As a property lawyer my team and I see a lot of body corporate by-laws every year.
The five most common invalid, unnecessary or unenforceable by-laws that I see are:-
- Animal restrictions – let’s get the elephant in the room out of the way from the start (pardon the pun). By-laws that are prohibitory in nature or are an absolute ban on animals are unlawful. Conditional by-laws are acceptable. The risk for a Body Corporate is a scenario where the only animal by-law is unenforceable and therefore there is no by-law regulating animals in the Scheme.
- House rules – these are completely unlawful if the by-law allows the Committee to set policies and procedures from time to time about the Scheme. Any enforceable rule must be contained in the by-laws and have undergone the proper approval process (by vote) as required by the legislation.
- Covenants – The Building Act 1975 was amended in 2010 to prohibit, among other things, certain by-laws that attempt to ban energy efficient feature or fixtures and requiring certain design elements in buildings such as townhouse and units.
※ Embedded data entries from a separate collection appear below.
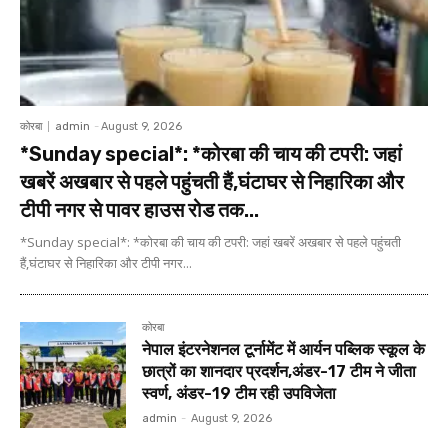
कोरबा
admin
-
August 9, 2026
*Sunday special*: *कोरबा की चाय की टपरी: जहां
खबरें अखबार से पहले पहुंचती हैं,घंटाघर से निहारिका और
टीपी नगर से पावर हाउस रोड तक...
*Sunday special*: *कोरबा की चाय की टपरी: जहां खबरें अखबार से पहले पहुंचती
हैं,घंटाघर से निहारिका और टीपी नगर...
कोरबा
नेपाल इंटरनेशनल टूर्नामेंट में आर्यन पब्लिक स्कूल के
छात्रों का शानदार प्रदर्शन,अंडर-17 टीम ने जीता
स्वर्ण, अंडर-19 टीम रही उपविजेता
admin
-
August 9, 2026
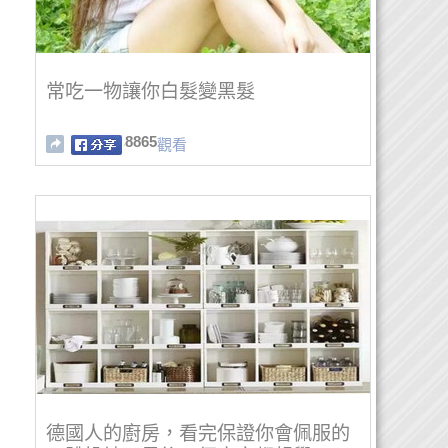
常吃一物讓你白髮變黑髮
8865
觀看
德國人的廚房，看完保證你會佩服的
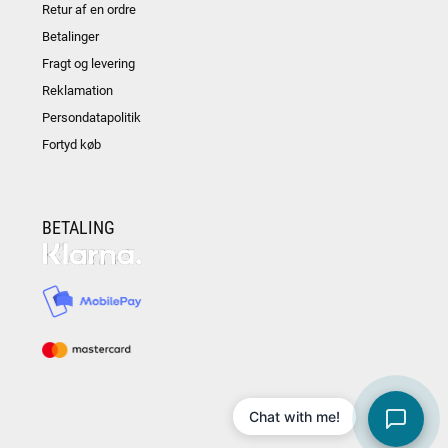
Retur af en ordre
Betalinger
Fragt og levering
Reklamation
Persondatapolitik
Fortyd køb
BETALING
Chat with me!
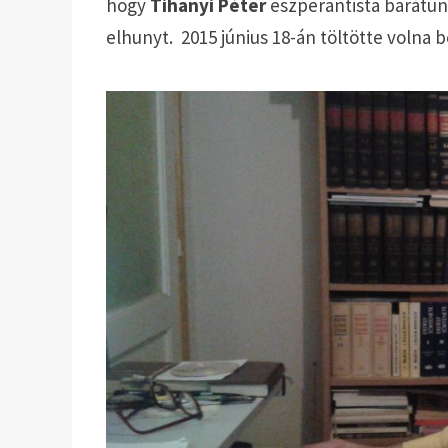
hogy
Tihanyi Péter
eszperantista barátun
elhunyt. 2015 június 18-án töltötte volna b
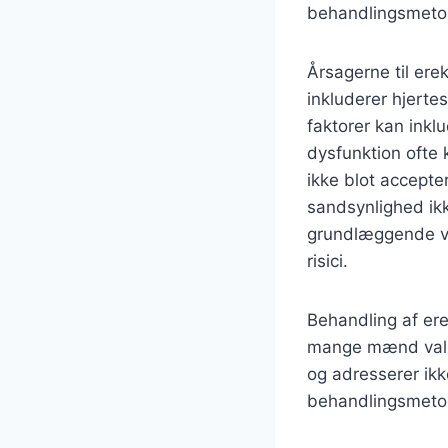
behandlingsmetod
Årsagerne til ere
inkluderer hjerte
faktorer kan inklu
dysfunktion ofte
ikke blot accepte
sandsynlighed ikke
grundlæggende vu
risici.
Behandling af ere
mange mænd valgt
og adresserer ikke
behandlingsmetod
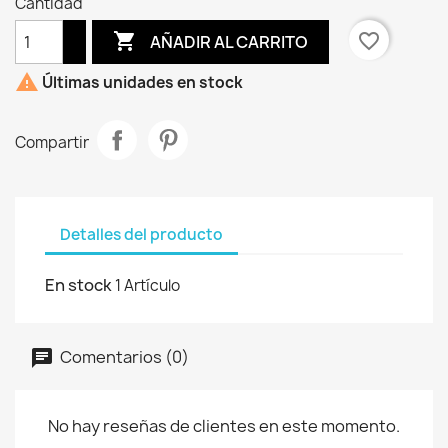
Cantidad

favorite_border
AÑADIR AL CARRITO

Últimas unidades en stock
Compartir
Detalles del producto
En stock
1 Artículo
Comentarios (0)
No hay reseñas de clientes en este momento.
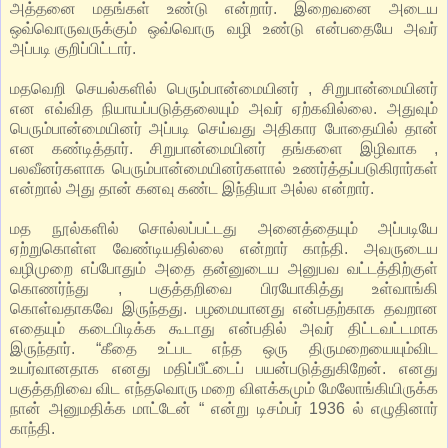
அத்தனை மதங்கள் உண்டு என்றார். இறைவனை அடைய
ஒவ்வொருவருக்கும் ஒவ்வொரு வழி உண்டு என்பதையே அவர்
அப்படி குறிப்பிட்டார்.
மதவெறி செயல்களில் பெரும்பான்மையினர் , சிறுபான்மையினர்
என எவ்வித நியாயப்படுத்தலையும் அவர் ஏற்கவில்லை. அதுவும்
பெரும்பான்மையினர் அப்படி செய்வது அதிகார போதையில் தான்
என கண்டித்தார். சிறுபான்மையினர் தங்களை இழிவாக ,
பலவீனர்களாக பெரும்பான்மையினர்களால் உணர்த்தப்படுகிரார்கள்
என்றால் அது தான் கனவு கண்ட இந்தியா அல்ல என்றார்.
மத நூல்களில் சொல்லப்பட்டது அனைத்தையும் அப்படியே
ஏற்றுகொள்ள வேண்டியதில்லை என்றார் காந்தி. அவருடைய
வழிமுறை எப்போதும் அதை தன்னுடைய அனுபவ வட்டத்திற்குள்
கொணர்ந்து , பகுத்தறிவை பிரயோகித்து உள்வாங்கி
கொள்வதாகவே இருந்தது. பழமையானது என்பதற்காக தவறான
எதையும் கடைபிடிக்க கூடாது என்பதில் அவர் திட்டவட்டமாக
இருந்தார். “கீதை உட்பட எந்த ஒரு திருமறையையும்விட
உயர்வானதாக எனது மதிப்பீட்டைப் பயன்படுத்துகிறேன். எனது
பகுத்தறிவை விட எந்தவொரு மறை விளக்கமும் மேலோங்கியிருக்க
நான் அனுமதிக்க மாட்டேன் “ என்று டிசம்பர் 1936 ல் எழுதினார்
காந்தி.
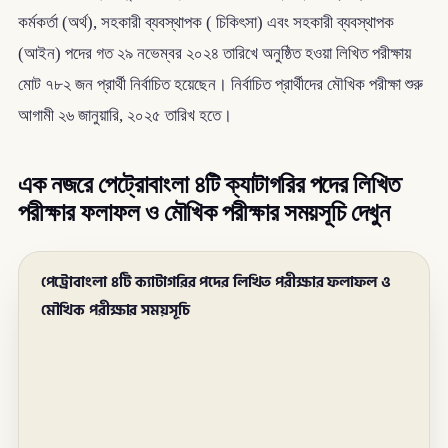
কর্মকর্তা (অর্থ), সহকারী ব্যবস্থাপক ( চিকিৎসা) এবং সহকারী ব্যবস্থাপক
(আইন) পদের গত ২৯ নভেম্বর ২০২৪ তারিখে অনুষ্ঠিত হওয়া লিখিত পরীক্ষায়
মোট ৭৮২ জন প্রার্থী নির্বাচিত হয়েছেন। নির্বাচিত প্রার্থীদের মৌখিক পরীক্ষা শুরু
আগামী ২৬ জানুয়ারি, ২০২৫ তারিখ হতে।
এক নজরে পেট্রোবাংলা ৪টি ক্যাটাগরির পদের লিখিত
পরীক্ষার ফলাফল ও মৌখিক পরীক্ষার সময়সূচি দেখুন
পেট্রোবাংলা ৪টি ক্যাটাগরির পদের লিখিত পরীক্ষার ফলাফল ও
মৌখিক পরীক্ষার সময়সূচি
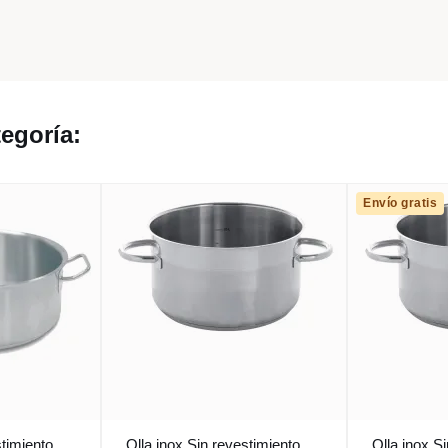
egoría:
Envío gratis
stimiento
Olla inox Sin revestimiento
Olla inox S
Schemes which contain building covenants need to ensure that the covenants don’t ban energy efficient features. The prohibition applies to by-laws made both before and after 2010.
- Noise – By-laws typically prevent an owner or occupier from creating noise that is likely to interfere with the peaceful enjoyment of others. All noise is likely to interfere in some way (i.e. if you can hear the noise it’s interfering). The legislation requires the conduct to ‘unreasonably interfere’. Noise that is likely to interfere cannot be prohibited under the by-laws, only unreasonable interference.
- Damage costs – By-laws often provide for a Body Corporate to recover damages from an owner resulting from a breach of the By-laws. By-laws cannot impose a monetary penalty or payment. These By-laws are unenforceable. The Body Corporate may have recovery rights under the legislation but won’t under the By-laws.